This article is more than 1 year old
Google's $8.5m class-action privacy payout goes to: Lawyers' alma maters, web giant's pals
Basically: Not you, just 'the usual suspects'
The US Ninth Circuit Court of Appeals has narrowly approved an $8.5m Google payout for privacy violations following a lengthy argument over who should receive the money.
Despite the class-action lawsuit being brought on behalf of roughly 129 million folks in the US who Googled between 2006 and 2014, none of the money will actually go to them but will instead be split between the attorneys and organizations they have designated.
It just so happens that, as part of a settlement, three of those seven "cy pres recipients" are the alma maters of the attorneys: cash-strapped Harvard University, Stanford University and the Chicago-Kent College of Law.
The others named in the settlement are AARP Inc, Carnegie Mellon University, the MacArthur Foundation and the World Privacy Forum – all of whom are frequent recipients of Google's corporate largesse.
The proposed provision of funds has repeatedly fallen foul of the judges in charge of the case. Back in 2014, US District Judge Edward Davlia complained about the disbursement: "The elephant in the room is that many of them are law schools that you attended," he said, adding, "I'm disappointed that the usual suspects are still usual."
In case you are wondering how those organizations were chosen, you're not the only one. Davlia noted the complete lack of transparency over where the $6.5m not being awarded to the lawyers was going, and said it "raises a red flag" and "doesn't pass the smell test."
The actual case and settlement is over Google violating users' privacy by revealing their search terms to third-party websites. The search terms included things like people's real names, addresses, and credit card numbers.
But when Google agreed to settle the case – handing $2.1m to the attorneys and $6.5m to the "cy pres recipients" – both sides agreed it was not possible to provide that money to actual Google users because all of them would have to "get something" for it to be a legitimate settlement. The settlement amount per user would be roughly five cents (the lawyers claim four cents) and there would likely be huge distribution and advertising costs in getting it to people.
That explanation, and the final recipients, have been repeatedly questioned, however.
Ted Frank of the Competitive Enterprise Institute attended the most recent hearing and argued that there was a clear conflict of interest in attorneys listing their alma maters as recipients. He argued that the money should be given to charities rather than extremely wealthy universities.
And by arguing that it wasn't possible to pay any money to users because it was an all-or-nothing situation where every user would have to get something, Frank argued that the case could effectively undermine every future consumer class action lawsuit and funnel hundreds of millions of dollars to organizations chosen by lawyers.

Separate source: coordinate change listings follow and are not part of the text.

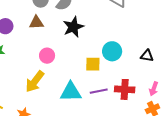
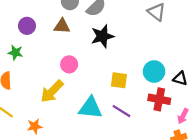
cyan circle: (112, 51) -> (154, 71), moved
red cross: (125, 89) -> (159, 99), moved
purple line: (99, 91) -> (121, 111), turned 36

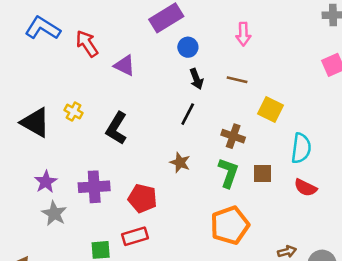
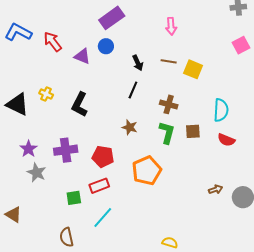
blue circle: (188, 47) -> (106, 46), moved
yellow square: (270, 109) -> (193, 69), moved
orange pentagon: (230, 225) -> (147, 171), moved

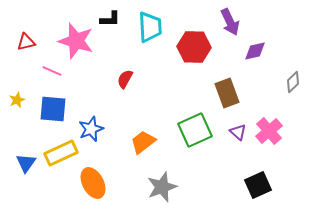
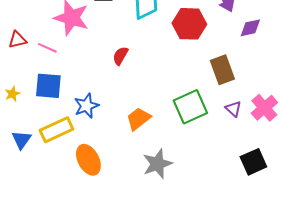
red triangle: (26, 42) -> (17, 40), moved
yellow star: (17, 100) -> (12, 94), moved

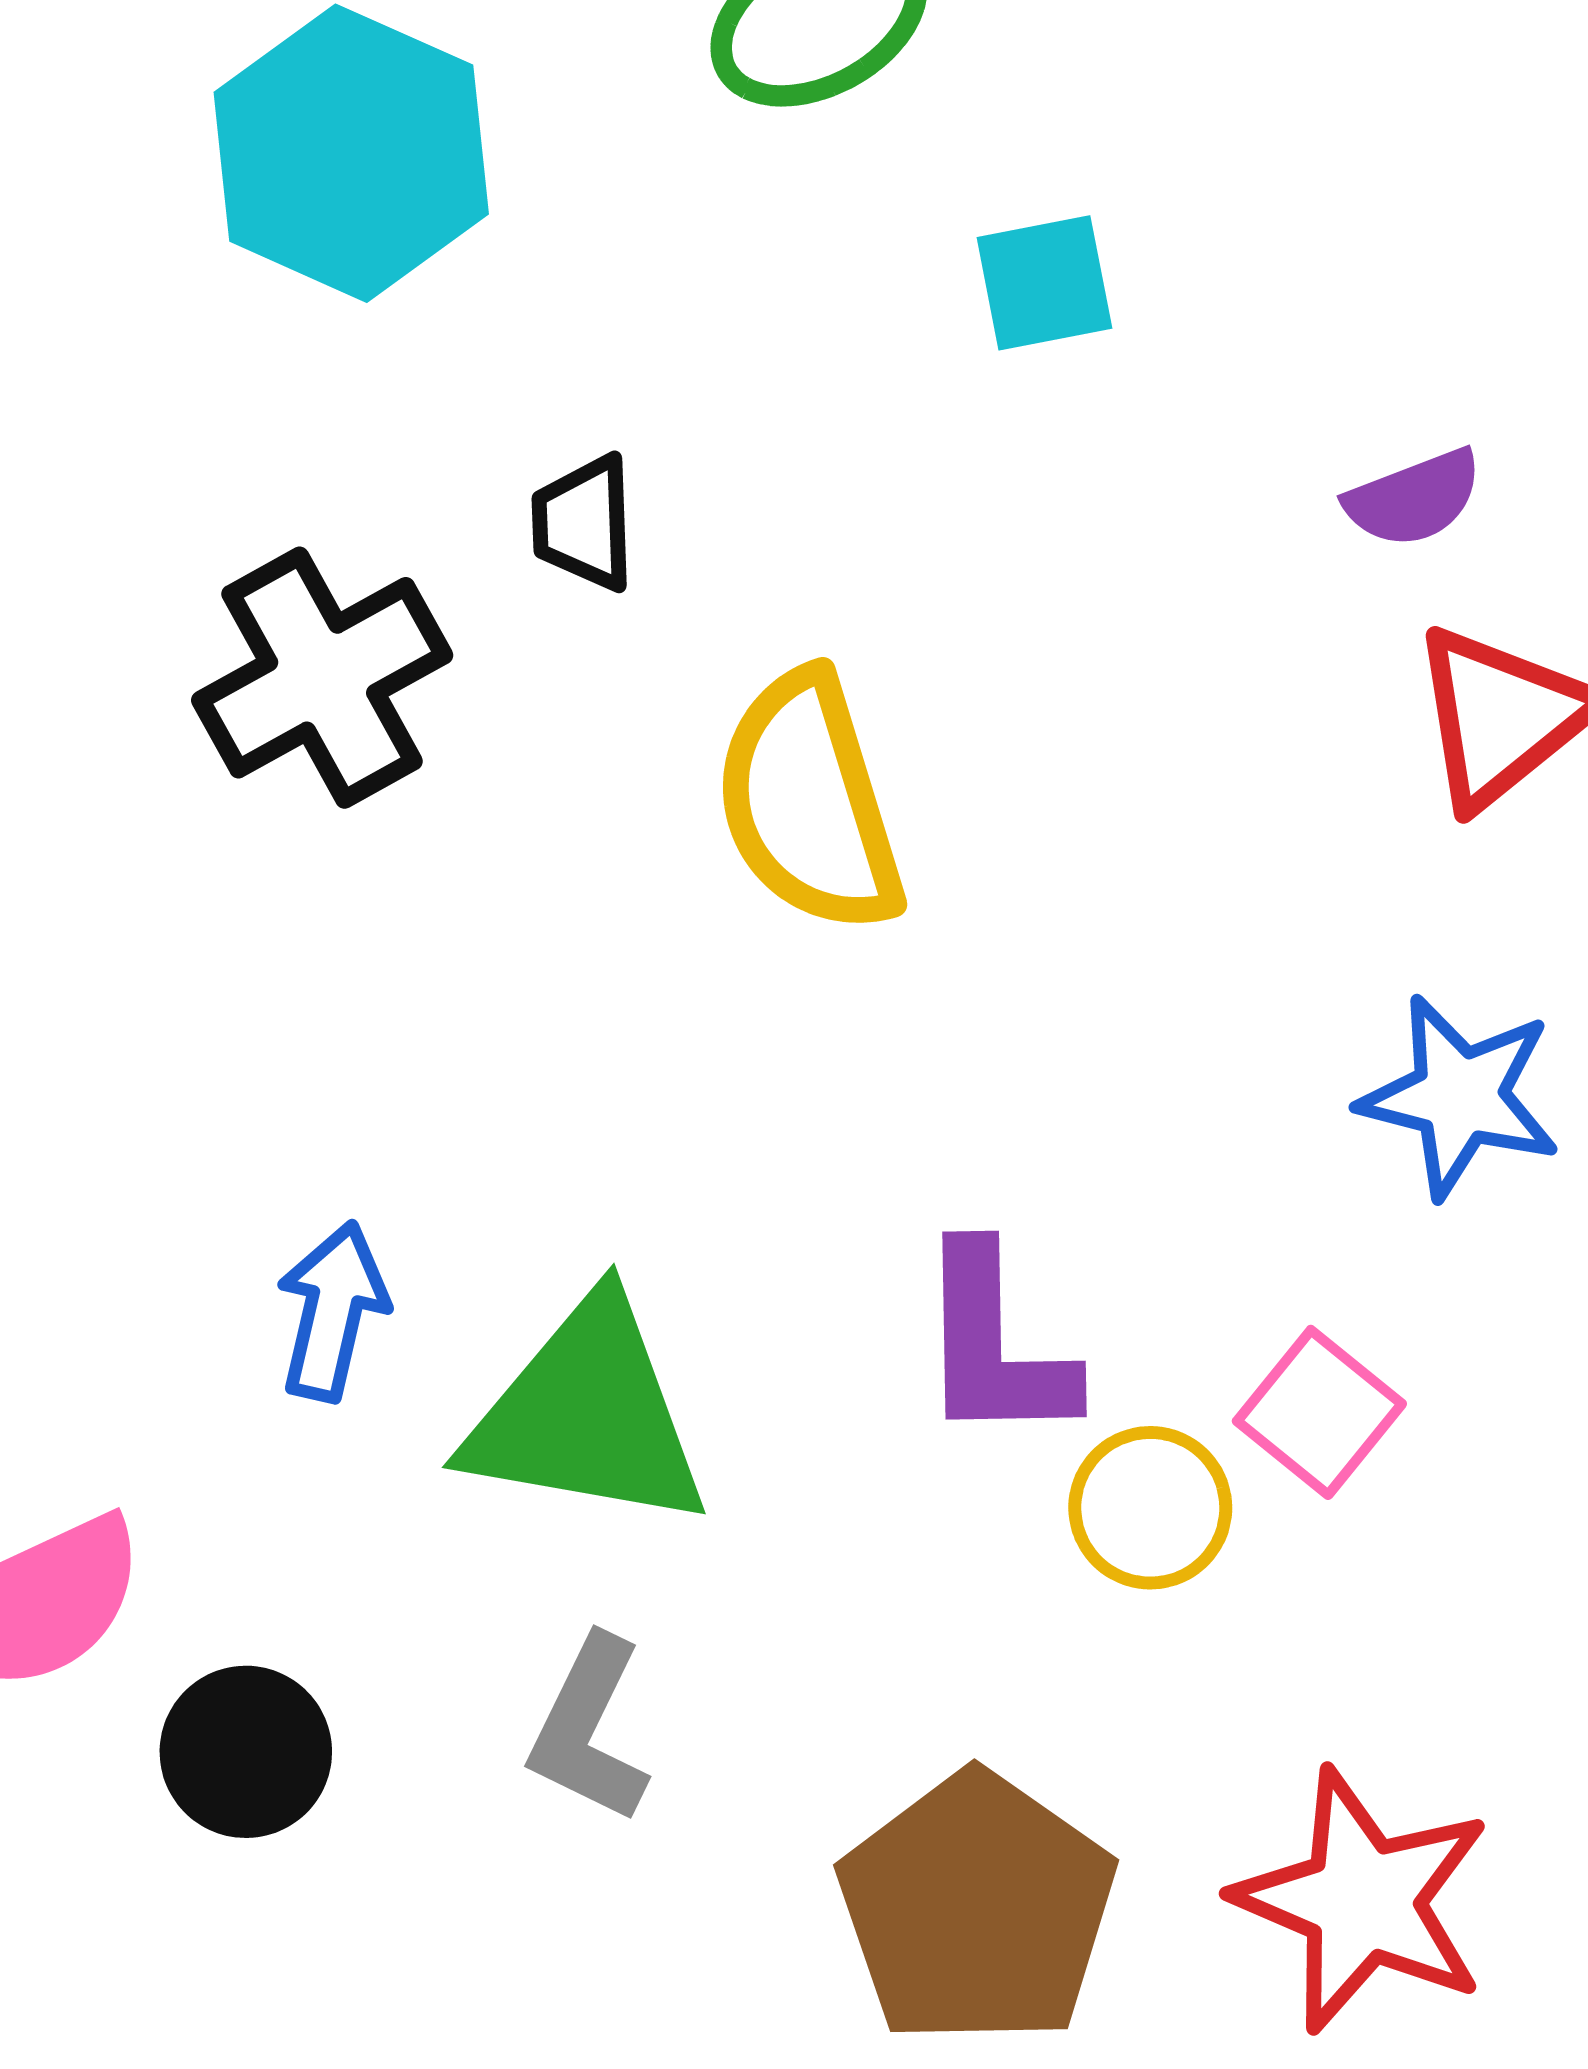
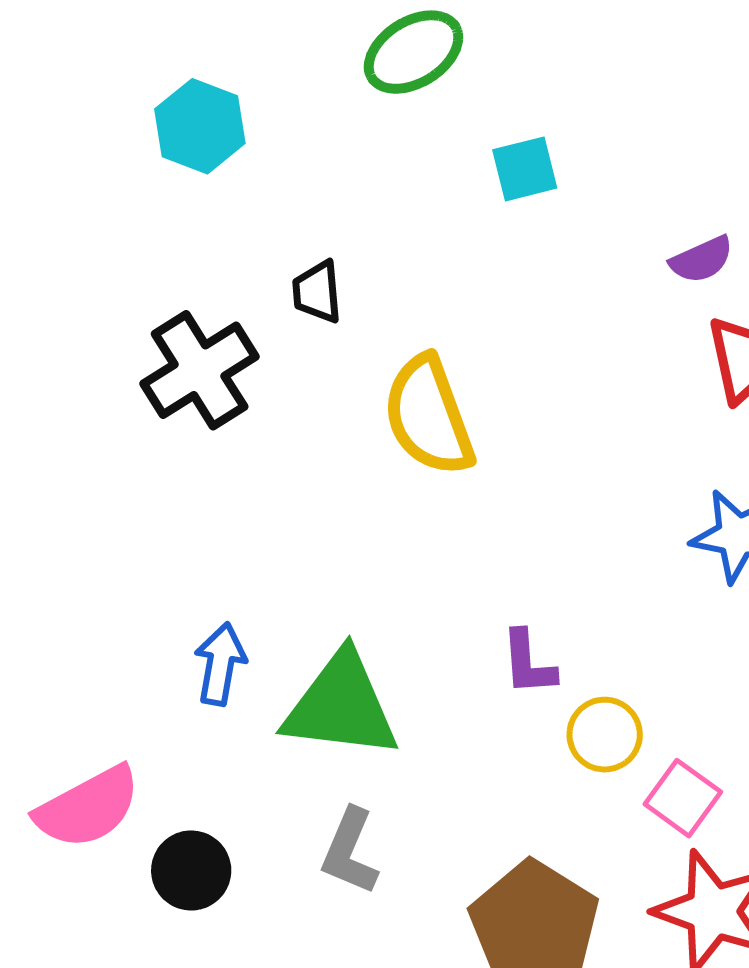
cyan hexagon: (351, 153) -> (200, 126), size x0.7
purple L-shape: (994, 1345) -> (528, 663), size x0.7
pink square: (1319, 1412) -> (683, 798), moved

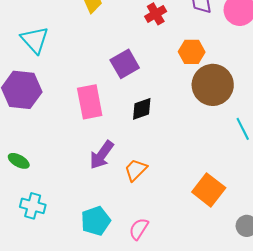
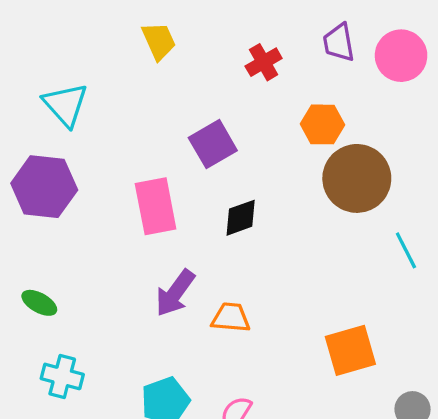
orange trapezoid: (136, 170) -> (231, 318), turned 50
orange square: (209, 190) -> (350, 350), turned 36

Other groups also opposed the agreement. The Electronic Privacy Information Center and Consumer Watchdog complained that Google users will get nothing and the settlement money would have no impact on Google's behavior because the amount was so small compared to its revenues and profits.
The lawyers' arguments for the recipients that they and Google's lawyers had chosen were that each of them works on privacy issues and each will track how the money is spent. So a degree of transparency is included. That transparency argument was what sparked Judge Davila to note that it didn't "pass the smell test."